ASSIGNMENT
Retype the entries below exactly, and keep every picture out of your version.

*** SUPPLIED RECORDS ***

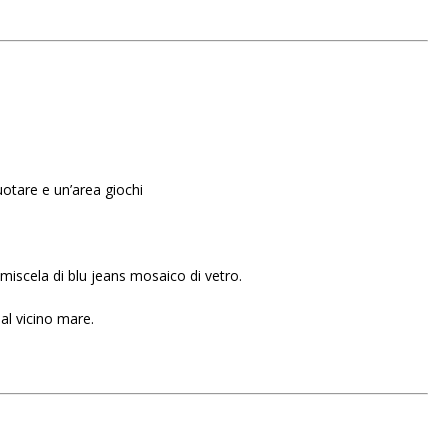
otare e un’area giochi
 miscela di blu jeans mosaico di vetro.
dal vicino mare.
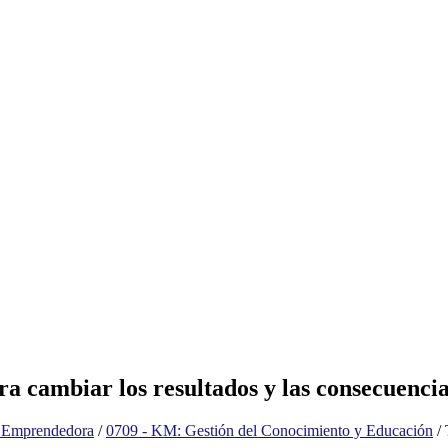
ra cambiar los resultados y las consecuenci
n Emprendedora
/
0709 - KM: Gestión del Conocimiento y Educación
/
T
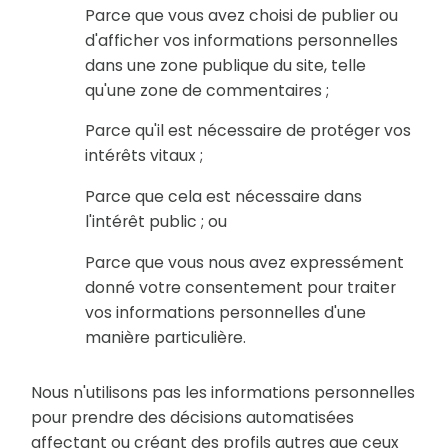
Parce que vous avez choisi de publier ou
d'afficher vos informations personnelles
dans une zone publique du site, telle
qu'une zone de commentaires ;
Parce qu'il est nécessaire de protéger vos
intérêts vitaux ;
Parce que cela est nécessaire dans
l'intérêt public ; ou
Parce que vous nous avez expressément
donné votre consentement pour traiter
vos informations personnelles d'une
manière particulière.
Nous n'utilisons pas les informations personnelles
pour prendre des décisions automatisées
affectant ou créant des profils autres que ceux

***

SOLUTION FOR THIS TASK
otare e un’area giochi
 miscela di blu jeans mosaico di vetro.
dal vicino mare.
ra cambiar los resultados y las consecuenci
n Emprendedora
/
0709 - KM: Gestión del Conocimiento y Educación
/
T
Parce que vous avez choisi de publier ou
d'afficher vos informations personnelles
dans une zone publique du site, telle
qu'une zone de commentaires ;
Parce qu'il est nécessaire de protéger vos
intérêts vitaux ;
Parce que cela est nécessaire dans
l'intérêt public ; ou
Parce que vous nous avez expressément
donné votre consentement pour traiter
vos informations personnelles d'une
manière particulière.
Nous n'utilisons pas les informations personnelles
pour prendre des décisions automatisées
affectant ou créant des profils autres que ceux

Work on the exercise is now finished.